There are notable exceptions. Lately James Morris sent me the following quotation from Eric Alterman in which Alterman is wonderfully straightforward about Jewish wealth:

AIPAC is pushing us to war with Iran. AIPAC is the reason that no Democrats are coming out strongly
against war with Iran. AIPAC’s funding is extremely wealthy American Jews and AIPAC is pushing for war with Iran.
So, when people go to Democratic politicians and they say "listen, I
don’t want you gettin’ out in front and opposing war with Iran, particularly since you have national aspirations," they don’t say it in the New York Times.

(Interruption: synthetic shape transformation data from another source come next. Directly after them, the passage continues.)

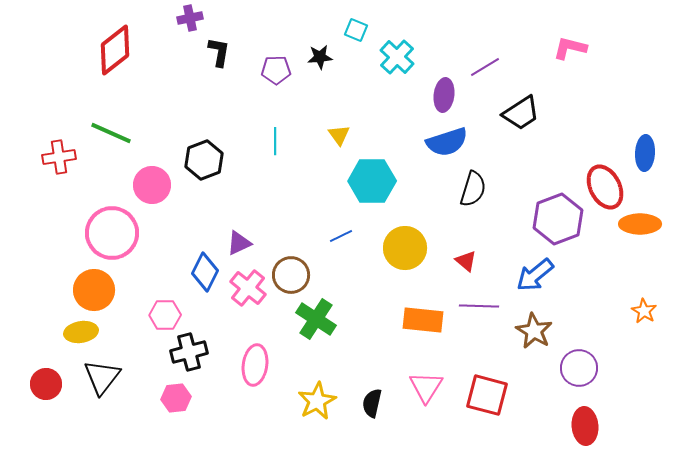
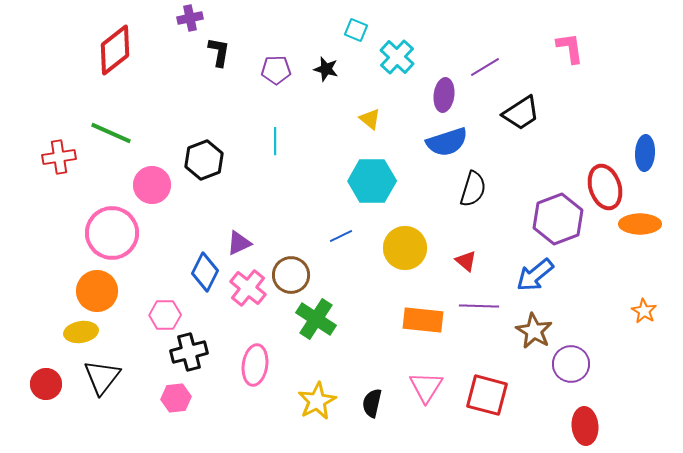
pink L-shape at (570, 48): rotated 68 degrees clockwise
black star at (320, 57): moved 6 px right, 12 px down; rotated 20 degrees clockwise
yellow triangle at (339, 135): moved 31 px right, 16 px up; rotated 15 degrees counterclockwise
red ellipse at (605, 187): rotated 9 degrees clockwise
orange circle at (94, 290): moved 3 px right, 1 px down
purple circle at (579, 368): moved 8 px left, 4 px up
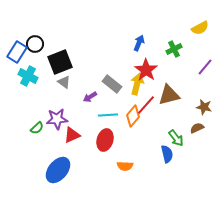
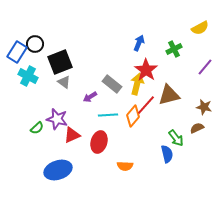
purple star: rotated 20 degrees clockwise
red ellipse: moved 6 px left, 2 px down
blue ellipse: rotated 32 degrees clockwise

James Morris is an interesting case. He has become obsessed with the degree to which the tail is wagging
the dog, and he is indefatigable on talk shows and the net, pressing
his belief that rightwing Jewish forces are driving foreign policy. (I first saw him at an American Enterprise Institute panel a couple years ago, when he angrily questioned Richard Perle and ($96,000-a-year-unlisted-"scholar") Dore Gold about Israel’s role in our foreign policy). Some of Morris’s approach makes me a little uncomfortable, but his larger point is journalistically incontrovertible: These are important stories, they are not being covered.

The failure to do this work has to do with memories of the Holocaust. And so in the end this issue is about the construction of Jewish identity. Iraq is a burning wreck, and there are plans to go after Iran? How selfish is it to focus on our historical hurt, when there is so much suffering at the doorstep.